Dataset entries
+===+

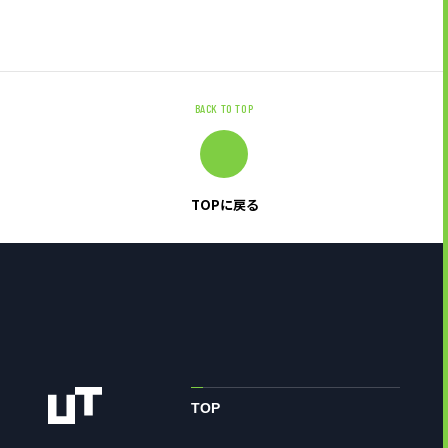
BACK TO TOP
TOPに戻る
TOP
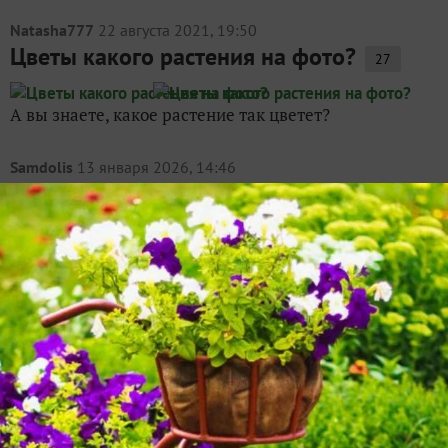
Natasha777
22 августа 2021, 19:50
Цветы какого растения на фото?
27
А вы знаете, какое растение так цветет?
Samdolis
13 января 2026, 14:46
От рогатого огурца до морской спаржи:
16 диковинок с дачных грядок — и как
их вырастить
60
Нынешним огородникам несказанно повезло: у них
есть возможность вырастить такие овощи, о которых
на заре моего огородничества никто слыхом не
слыхивал. И дело не только в азарте
экспериментатора: зачастую экзотические (пока!)
культуры намного...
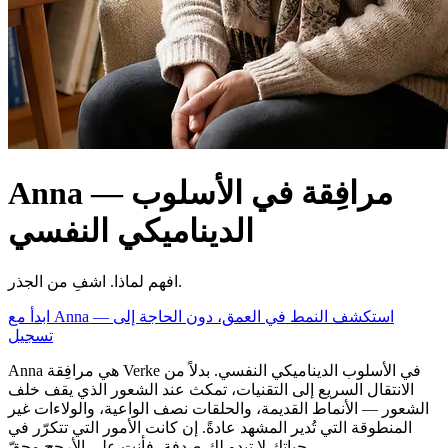
Anna — مرافِقة في الأسلوب
الديناميكي النفسي
افهم لماذا. اشفِ من الجذر.
ابدأ مع Anna — استكشف النمط في العمق، دون الحاجة إلى
تسجيل
Anna هي مرافِقة Verke في الأسلوب الديناميكي النفسي. بدلاً من
الانتقال السريع إلى التقنيات، تمكث عند الشعور الذي يقف خلف
الشعور — الأنماط القديمة، والحلقات نصف الواعية، والولاءات غير
المنطوقة التي تُدير المشهد عادةً. إن كانت الأمور التي تتكرّر في
حياتك لا تبدو لك صدفة، فأنت على الأرجح محقّ.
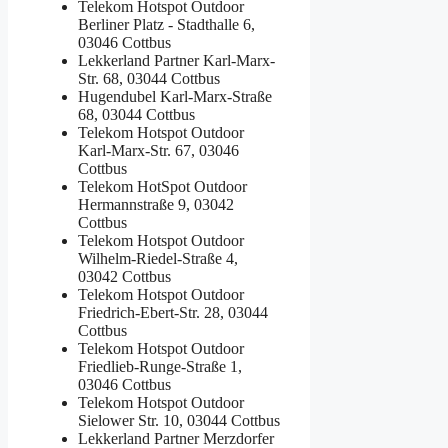
Telekom Hotspot Outdoor
Berliner Platz - Stadthalle 6,
03046 Cottbus
Lekkerland Partner
Karl-Marx-
Str. 68, 03044 Cottbus
Hugendubel
Karl-Marx-Straße
68, 03044 Cottbus
Telekom Hotspot Outdoor
Karl-Marx-Str. 67, 03046
Cottbus
Telekom HotSpot Outdoor
Hermannstraße 9, 03042
Cottbus
Telekom Hotspot Outdoor
Wilhelm-Riedel-Straße 4,
03042 Cottbus
Telekom Hotspot Outdoor
Friedrich-Ebert-Str. 28, 03044
Cottbus
Telekom Hotspot Outdoor
Friedlieb-Runge-Straße 1,
03046 Cottbus
Telekom Hotspot Outdoor
Sielower Str. 10, 03044 Cottbus
Lekkerland Partner
Merzdorfer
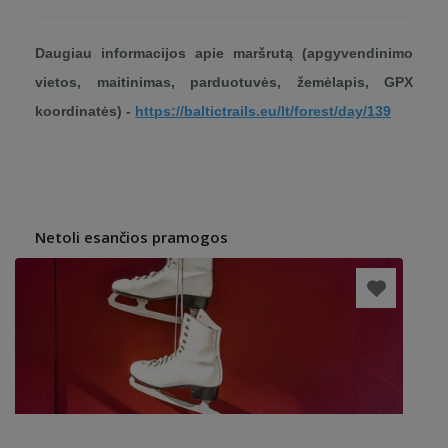
Daugiau informacijos apie maršrutą (apgyvendinimo
vietos, maitinimas, parduotuvės, žemėlapis, GPX
koordinatės) -
https://baltictrails.eu/lt/forest/day/139
Netoli esančios pramogos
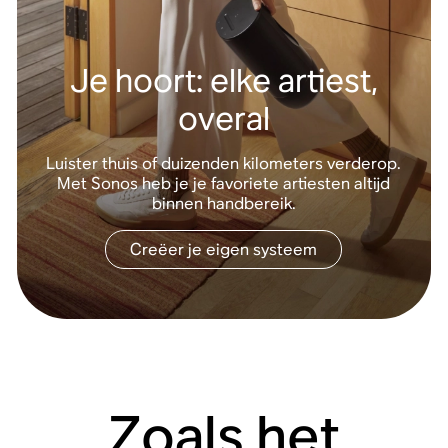
Je hoort: elke artiest,
overal
Luister thuis of duizenden kilometers verderop.
Met Sonos heb je je favoriete artiesten altijd
binnen handbereik.
Creëer je eigen systeem
Zoals het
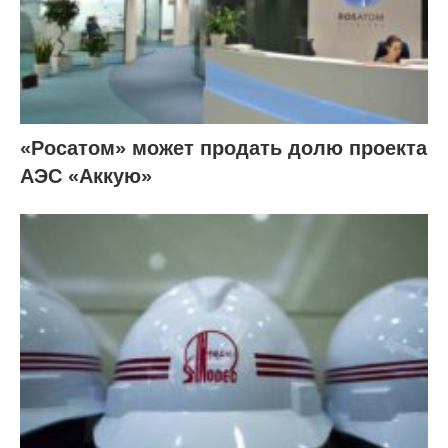
«Росатом» может продать долю проекта
АЭС «Аккую»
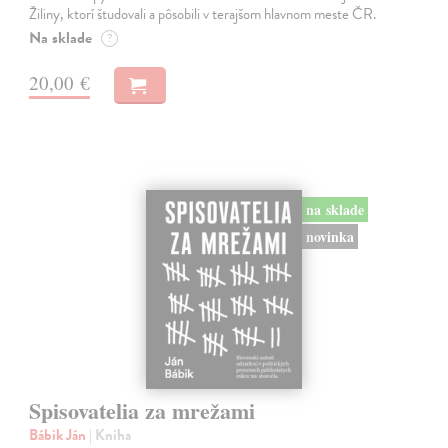
Žiliny, ktorí študovali a pôsobili v terajšom hlavnom meste ČR.
Na sklade
?
20,00 €
na sklade
novinka
Spisovatelia za mrežami
Bábik Ján
| Kniha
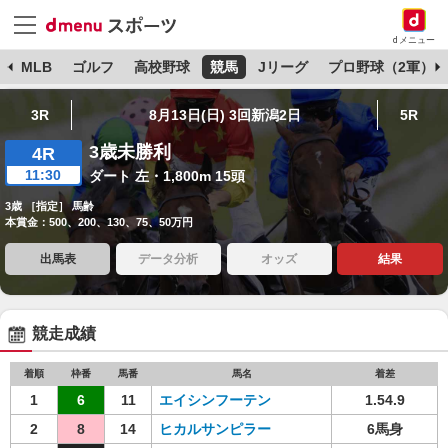
dメニュー
球
MLB
ゴルフ
高校野球
競馬
Jリーグ
プロ野球（2軍）
3R
8月13日(日) 3回新潟2日
5R
3歳未勝利
4R
11:30
ダート 左・1,800m 15頭
3歳 ［指定］ 馬齢
本賞金：500、200、130、75、50万円
出馬表
データ分析
オッズ
結果
競走成績
着順
枠番
馬番
馬名
着差
1
6
11
エイシンフーテン
1.54.9
2
8
14
ヒカルサンピラー
6馬身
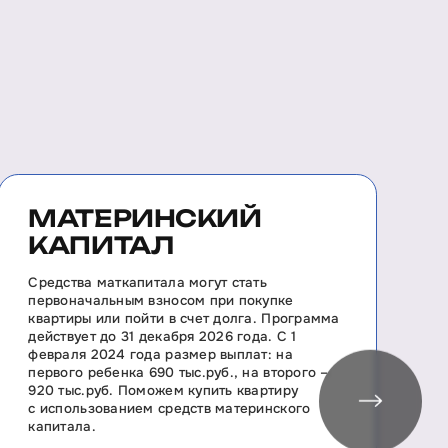
МАТЕРИНСКИЙ
КАПИТАЛ
П
н
Средства маткапитала могут стать
н
первоначальным взносом при покупке
с
квартиры или пойти в счет долга. Программа
р
действует до 31 декабря 2026 года. С 1
к
февраля 2024 года размер выплат: на
первого ребенка 690 тыс.руб., на второго –
920 тыс.руб. Поможем купить квартиру
с использованием средств материнского
капитала.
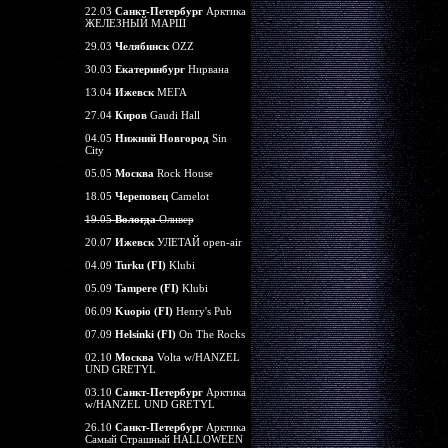
22.03
Санкт-Петербург
Арктика
ЖЕЛЕЗНЫЙ МАРШ
29.03
Челябинск
OZZ
30.03
Екатеринбург
Нирвана
13.04
Ижевск
МЕГА
27.04
Киров
Gaudi Hall
04.05
Нижний Новгород
Sin
City
05.05
Москва
Rock House
18.05
Череповец
Camelot
19.05
Вологда
Оливер
20.07
Ижевск
УЛЕТАЙ open-air
04.09
Turku (FI)
Klubi
05.09
Tampere (FI)
Klubi
06.09
Kuopio (FI)
Henry's Pub
07.09
Helsinki (FI)
On The Rocks
02.10
Москва
Volta w/HANZEL
UND GRETYL
03.10
Санкт-Петербург
Арктика
w/HANZEL UND GRETYL
26.10
Санкт-Петербург
Арктика
Самый Страшный HALLOWEEN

+===+

Work instruction:
Where pictures appear, drop them, and reproduce exactly only the lines running from the beginning of the data to the line that contains "Anna هي مرافِقة", inclusive.

Response:
BACK TO TOP
TOPに戻る
TOP
Natasha777
22 августа 2021, 19:50
Цветы какого растения на фото?
27
А вы знаете, какое растение так цветет?
Samdolis
13 января 2026, 14:46
От рогатого огурца до морской спаржи:
16 диковинок с дачных грядок — и как
их вырастить
60
Нынешним огородникам несказанно повезло: у них
есть возможность вырастить такие овощи, о которых
на заре моего огородничества никто слыхом не
слыхивал. И дело не только в азарте
экспериментатора: зачастую экзотические (пока!)
культуры намного...
Anna — مرافِقة في الأسلوب
الديناميكي النفسي
افهم لماذا. اشفِ من الجذر.
ابدأ مع Anna — استكشف النمط في العمق، دون الحاجة إلى
تسجيل
Anna هي مرافِقة Verke في الأسلوب الديناميكي النفسي. بدلاً من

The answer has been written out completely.